Welcome:

Here you will find the somewhat random musings of a pediatrician in Watkinsville, Georgia. Some of my posts will involve medical topics, some political (maybe), and some spiritual. I will probably throw in an occasional comment about UGA athletics, or some other sports-related topic, as well.

Your comments are invited.

Rhinos

Rhinos
Walking with Rhinos

Saturday, October 9, 2010

Tuesday and Wednesday Sept 21-22

Tuesday, September 21

So, a few patients stood out on Tuesday.  The first was a 13 year old girl who was transferred tous from another hospital for worsening muscle aches, weakness, and lethargy.  Studies done at the other hospital found calcifications in the brain and kidney stones.  She also has had a seizure disorder since about 6 months of age and periodically has been treated with anticonvulsants.  The first calcium done at Kijabe was around 2, which was very difficult to believe.  The level was repeated and found to be 7.5, still a bit low, but not unbelievable and unlikely to explain all of her symptoms.  Spinal tap was done to evaluate for meningitis because of the lethargy, but only showed 8 white blood cells.  Not technically normal, but also unlikely to explain what was going on.  I advised the team that we needed to evaluate her for the cause of the calcifications and low calcium.  Possible reasons include parathyroid disease, hypercalciuria, hyperoxaluria, and pyridoxine deficiency.

The second patient of note that day was an 80 day old former 28 week premie who had, quite remarkably, never been on a ventilator and had been maintained on CPAP (continuous positive airway pressure) successfully until now.  He acutely worsened and had to be intubated.  When the intern was unable to intubate, I had the opportunity to perform the procedure.  Thankfully, I was able to place the tube successfully, though a little deeper than ideal.  From the time the baby was intubated until the time that the ventilator was set up and the tube was confirmed to be in good position, three hours had passed.  Most of that three hours I spent bagging the baby while everything else was set up.

Wednesday the 22nd

I got to attend chapel at the hospital for the first time on Wednesday.  Because it was my first time, I had to give a greeting to the group.  Greetings are very important to the Kenyan people, both in formal situations such as this, and in less formal situations.  The greeting goes something like this:  Hi, my name is David Sprayberry.  I am saved.  I am a visiting pediatrician and will be serving here for three weeks.  Despite my dislike of public speaking, chapel was an enjoyable experience, with music both in English and in Swahili, and was a nice reminder that our purpose at the hospital extends beyond just providing medical care.

I spent more time in the ICU on Wednesday.  I was called in to the ICU in the afternoon because the ventilator was not working.  I had to troubleshoot the ventilator but could not get it to work correctly, so I had to switch ventilators.  Fortunately, Dr. Jaster had given me a crash course in the set up of these ventilators and I was able to switch them successfully.

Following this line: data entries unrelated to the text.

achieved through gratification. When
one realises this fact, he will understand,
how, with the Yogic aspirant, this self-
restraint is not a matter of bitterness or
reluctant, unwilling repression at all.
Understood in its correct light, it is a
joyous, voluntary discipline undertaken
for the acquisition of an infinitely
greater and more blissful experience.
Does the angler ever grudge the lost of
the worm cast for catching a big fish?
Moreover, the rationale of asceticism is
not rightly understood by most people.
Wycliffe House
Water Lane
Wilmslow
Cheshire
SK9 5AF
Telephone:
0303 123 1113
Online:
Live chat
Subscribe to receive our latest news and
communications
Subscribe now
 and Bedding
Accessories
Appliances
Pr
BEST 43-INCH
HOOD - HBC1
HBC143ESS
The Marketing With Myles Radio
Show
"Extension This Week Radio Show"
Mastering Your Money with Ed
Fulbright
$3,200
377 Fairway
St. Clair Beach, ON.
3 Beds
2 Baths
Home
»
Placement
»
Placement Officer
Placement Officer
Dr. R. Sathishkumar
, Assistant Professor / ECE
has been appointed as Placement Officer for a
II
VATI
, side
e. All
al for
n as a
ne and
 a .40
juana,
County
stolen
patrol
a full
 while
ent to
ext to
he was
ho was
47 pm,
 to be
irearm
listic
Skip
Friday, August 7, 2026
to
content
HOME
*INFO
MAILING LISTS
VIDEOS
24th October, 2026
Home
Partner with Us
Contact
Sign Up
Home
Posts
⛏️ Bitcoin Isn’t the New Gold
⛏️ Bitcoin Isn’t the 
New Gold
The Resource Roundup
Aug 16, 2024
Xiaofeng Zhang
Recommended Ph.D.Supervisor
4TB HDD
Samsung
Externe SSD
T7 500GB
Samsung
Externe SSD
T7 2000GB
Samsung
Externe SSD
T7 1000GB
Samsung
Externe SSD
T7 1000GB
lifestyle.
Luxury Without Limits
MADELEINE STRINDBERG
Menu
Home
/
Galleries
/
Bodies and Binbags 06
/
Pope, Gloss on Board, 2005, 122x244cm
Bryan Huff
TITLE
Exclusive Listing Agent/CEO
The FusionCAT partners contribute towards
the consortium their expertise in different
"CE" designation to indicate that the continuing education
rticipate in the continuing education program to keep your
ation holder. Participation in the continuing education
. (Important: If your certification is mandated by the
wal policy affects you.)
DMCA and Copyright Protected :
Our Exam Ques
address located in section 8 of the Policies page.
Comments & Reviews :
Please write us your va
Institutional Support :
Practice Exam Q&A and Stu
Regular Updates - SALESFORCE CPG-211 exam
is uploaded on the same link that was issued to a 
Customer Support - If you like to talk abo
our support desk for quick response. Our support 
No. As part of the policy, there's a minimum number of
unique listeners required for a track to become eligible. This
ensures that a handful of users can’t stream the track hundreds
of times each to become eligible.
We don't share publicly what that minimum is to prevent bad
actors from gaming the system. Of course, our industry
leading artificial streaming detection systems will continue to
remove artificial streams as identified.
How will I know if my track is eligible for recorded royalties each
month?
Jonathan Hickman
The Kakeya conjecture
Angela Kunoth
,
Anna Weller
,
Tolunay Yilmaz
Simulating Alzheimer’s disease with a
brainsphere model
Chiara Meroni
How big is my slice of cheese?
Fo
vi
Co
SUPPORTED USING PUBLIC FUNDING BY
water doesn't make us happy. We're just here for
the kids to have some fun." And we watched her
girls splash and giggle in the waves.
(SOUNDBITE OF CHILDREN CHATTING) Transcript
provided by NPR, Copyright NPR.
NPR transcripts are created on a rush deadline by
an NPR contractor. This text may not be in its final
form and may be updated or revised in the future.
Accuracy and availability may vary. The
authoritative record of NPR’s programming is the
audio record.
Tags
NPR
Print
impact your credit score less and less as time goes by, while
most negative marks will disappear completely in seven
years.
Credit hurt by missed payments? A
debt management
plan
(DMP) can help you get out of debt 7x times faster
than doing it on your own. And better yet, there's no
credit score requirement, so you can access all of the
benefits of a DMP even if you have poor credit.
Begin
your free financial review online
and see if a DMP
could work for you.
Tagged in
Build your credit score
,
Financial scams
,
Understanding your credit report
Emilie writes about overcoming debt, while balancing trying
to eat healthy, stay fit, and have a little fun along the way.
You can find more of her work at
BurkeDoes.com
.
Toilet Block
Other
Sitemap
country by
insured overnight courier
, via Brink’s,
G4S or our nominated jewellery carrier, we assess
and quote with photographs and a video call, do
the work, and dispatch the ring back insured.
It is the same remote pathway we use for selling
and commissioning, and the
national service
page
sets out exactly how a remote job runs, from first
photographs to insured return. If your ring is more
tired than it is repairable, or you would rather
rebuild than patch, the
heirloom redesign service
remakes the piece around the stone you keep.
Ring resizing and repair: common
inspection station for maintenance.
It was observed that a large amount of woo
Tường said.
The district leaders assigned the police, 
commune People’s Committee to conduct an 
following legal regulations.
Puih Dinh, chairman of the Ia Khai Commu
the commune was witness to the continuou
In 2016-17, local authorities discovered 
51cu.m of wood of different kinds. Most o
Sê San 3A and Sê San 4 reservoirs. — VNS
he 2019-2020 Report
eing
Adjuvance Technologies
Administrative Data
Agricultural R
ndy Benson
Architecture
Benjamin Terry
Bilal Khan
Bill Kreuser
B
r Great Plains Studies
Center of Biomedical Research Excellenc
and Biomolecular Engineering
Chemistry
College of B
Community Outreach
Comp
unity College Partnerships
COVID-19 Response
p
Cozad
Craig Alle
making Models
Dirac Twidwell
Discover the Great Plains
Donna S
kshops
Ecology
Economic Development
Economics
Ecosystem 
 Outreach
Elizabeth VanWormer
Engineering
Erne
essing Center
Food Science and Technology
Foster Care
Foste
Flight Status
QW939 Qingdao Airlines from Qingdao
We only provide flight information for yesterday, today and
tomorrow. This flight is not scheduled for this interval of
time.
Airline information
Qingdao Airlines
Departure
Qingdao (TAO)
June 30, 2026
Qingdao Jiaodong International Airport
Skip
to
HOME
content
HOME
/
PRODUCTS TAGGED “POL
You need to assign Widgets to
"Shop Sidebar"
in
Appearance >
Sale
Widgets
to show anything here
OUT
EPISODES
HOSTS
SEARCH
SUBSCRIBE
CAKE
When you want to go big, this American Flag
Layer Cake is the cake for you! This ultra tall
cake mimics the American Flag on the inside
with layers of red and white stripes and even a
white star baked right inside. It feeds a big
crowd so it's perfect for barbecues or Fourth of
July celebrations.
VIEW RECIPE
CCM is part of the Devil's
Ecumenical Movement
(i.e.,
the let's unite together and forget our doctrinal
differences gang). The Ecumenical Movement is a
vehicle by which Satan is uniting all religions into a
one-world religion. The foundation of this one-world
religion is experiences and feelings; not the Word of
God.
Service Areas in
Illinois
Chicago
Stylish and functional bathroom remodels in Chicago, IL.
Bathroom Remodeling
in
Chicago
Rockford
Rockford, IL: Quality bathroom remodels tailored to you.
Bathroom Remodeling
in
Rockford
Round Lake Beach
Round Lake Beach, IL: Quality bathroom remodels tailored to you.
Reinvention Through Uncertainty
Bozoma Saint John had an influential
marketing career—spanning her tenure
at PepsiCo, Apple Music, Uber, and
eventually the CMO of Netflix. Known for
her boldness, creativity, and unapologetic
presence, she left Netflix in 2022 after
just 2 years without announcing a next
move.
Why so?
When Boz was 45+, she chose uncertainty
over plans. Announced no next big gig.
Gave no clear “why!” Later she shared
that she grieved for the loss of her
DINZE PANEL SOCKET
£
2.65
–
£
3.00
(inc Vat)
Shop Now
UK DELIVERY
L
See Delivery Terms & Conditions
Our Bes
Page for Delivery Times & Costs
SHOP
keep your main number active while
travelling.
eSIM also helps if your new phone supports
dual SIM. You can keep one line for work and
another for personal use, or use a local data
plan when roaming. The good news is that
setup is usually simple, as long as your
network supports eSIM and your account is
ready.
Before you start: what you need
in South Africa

We had a new admission to the nursery who had had a 30% weight loss since birth and a bilirubin of 20.  Another baby in the nursery had been previously admitted with an initial bilirubin of about 45, which is incredibly high.  That baby demonstrated opisthotonus, which is a sign of kernicterus (deposits of bilirubin in the brain).  Kernicterus can lead to long-term developmental problems, so it remains to be seen how this baby will be affected.  Feel free to pray for all three babies and for the family of the 13 year old, since she later passed away.